Joanna Diane Caytas practices tax law and digital assets in New York. She has published several articles on legal issues in blockchain technology and digital assets. Opinions expressed herein are solely those of the author for the purpose of furthering discussion and debate about current policies in financial and digital assets regulation.

 

0 thoughts on “The Flip Side of Privacy in the Cryptosphere: When Estate Wealth and Data Goes Crypto Forever

  1. Ethereum Wallet

    You make a great point with the ideas of loss and theft when it comes to the property and people passing on.
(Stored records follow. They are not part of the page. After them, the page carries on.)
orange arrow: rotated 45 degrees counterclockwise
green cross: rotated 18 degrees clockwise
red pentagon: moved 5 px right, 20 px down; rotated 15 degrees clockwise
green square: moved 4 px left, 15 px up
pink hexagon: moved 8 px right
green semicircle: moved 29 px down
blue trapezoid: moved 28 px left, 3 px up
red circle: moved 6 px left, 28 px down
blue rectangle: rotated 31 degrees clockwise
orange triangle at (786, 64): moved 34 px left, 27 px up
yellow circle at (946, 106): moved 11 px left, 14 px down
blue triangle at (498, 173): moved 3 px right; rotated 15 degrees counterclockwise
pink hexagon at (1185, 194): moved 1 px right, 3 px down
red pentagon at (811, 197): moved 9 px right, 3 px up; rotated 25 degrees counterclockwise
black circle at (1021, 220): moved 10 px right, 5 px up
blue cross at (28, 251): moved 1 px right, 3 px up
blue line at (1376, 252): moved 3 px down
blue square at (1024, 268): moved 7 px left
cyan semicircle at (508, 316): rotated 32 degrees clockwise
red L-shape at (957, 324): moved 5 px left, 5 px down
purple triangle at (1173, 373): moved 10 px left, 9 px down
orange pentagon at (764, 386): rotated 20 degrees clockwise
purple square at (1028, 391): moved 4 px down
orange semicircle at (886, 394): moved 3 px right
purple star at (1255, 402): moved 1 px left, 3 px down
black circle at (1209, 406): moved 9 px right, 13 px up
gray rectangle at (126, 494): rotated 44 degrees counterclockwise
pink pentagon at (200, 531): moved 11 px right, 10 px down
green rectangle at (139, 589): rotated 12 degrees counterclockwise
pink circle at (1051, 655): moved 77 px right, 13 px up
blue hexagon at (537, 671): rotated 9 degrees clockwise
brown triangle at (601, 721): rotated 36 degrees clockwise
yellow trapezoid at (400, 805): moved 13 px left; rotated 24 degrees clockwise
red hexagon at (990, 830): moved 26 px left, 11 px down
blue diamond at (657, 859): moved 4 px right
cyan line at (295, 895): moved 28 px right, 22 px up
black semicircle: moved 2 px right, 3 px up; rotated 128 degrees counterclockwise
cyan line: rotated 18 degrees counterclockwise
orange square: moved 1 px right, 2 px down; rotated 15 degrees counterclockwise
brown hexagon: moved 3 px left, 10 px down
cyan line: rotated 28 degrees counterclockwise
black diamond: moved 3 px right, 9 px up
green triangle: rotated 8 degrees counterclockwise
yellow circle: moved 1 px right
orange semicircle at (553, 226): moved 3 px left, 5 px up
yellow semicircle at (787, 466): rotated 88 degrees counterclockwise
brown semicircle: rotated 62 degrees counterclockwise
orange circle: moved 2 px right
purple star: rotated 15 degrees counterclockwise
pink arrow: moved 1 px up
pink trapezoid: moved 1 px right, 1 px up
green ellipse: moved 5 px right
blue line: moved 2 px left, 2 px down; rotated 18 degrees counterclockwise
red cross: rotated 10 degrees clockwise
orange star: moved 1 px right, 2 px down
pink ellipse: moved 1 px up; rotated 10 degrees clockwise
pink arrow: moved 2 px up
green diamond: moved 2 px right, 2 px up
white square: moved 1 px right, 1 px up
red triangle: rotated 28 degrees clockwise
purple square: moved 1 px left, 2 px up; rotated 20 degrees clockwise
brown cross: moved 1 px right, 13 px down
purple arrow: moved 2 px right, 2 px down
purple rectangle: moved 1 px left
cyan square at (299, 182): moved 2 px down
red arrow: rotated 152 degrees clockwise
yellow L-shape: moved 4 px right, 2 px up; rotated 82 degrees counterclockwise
I also like the perspective of what you said about quantum and shooting fish in a barrel, it is an evolving space but so does wallet systems and I think in the coming years, there will be a continuing evolution with the cooperation and acceptance of regulations and laws.

    Reply
  2. Pingback: Passwords And Estate Planning: Protect Your Digital Assets

  3. Privacy coin

    There’s also off-chain privacy mechanisms to consider as well, of course for cryptocurrencies using a mint/spend system such as Sigma protocol, it’s impossible to know how many coins are held within a wallet off-chain without breaking the wallet encryption itself. So for the open source privacy coin NIX protocol, you can see the on-chain public transactions without any issue (as this uses optional privacy), however once anything is sent to the vault there is simply no way of knowing how many coins still exist in the wallet in the ‘ghosted’ state, as when they are redeemed from the zero knowledge state, these coins are untraceable and can reappear appear in another address within the wallet any time. Additionally there’s also no way of tracing these coins if they’ve ever been sent to a third-party wallet either by using the pederson anonymous “commitment key pack” mechanism (basically a similar result to mimblewimble but on a bitcoin core codebase). This makes it impossible to ascertain an accurate ledger of funds held after forced seizure or after death, but with the benefit of the overall integrity of the chain remaining intact, since it’s still fully auditable.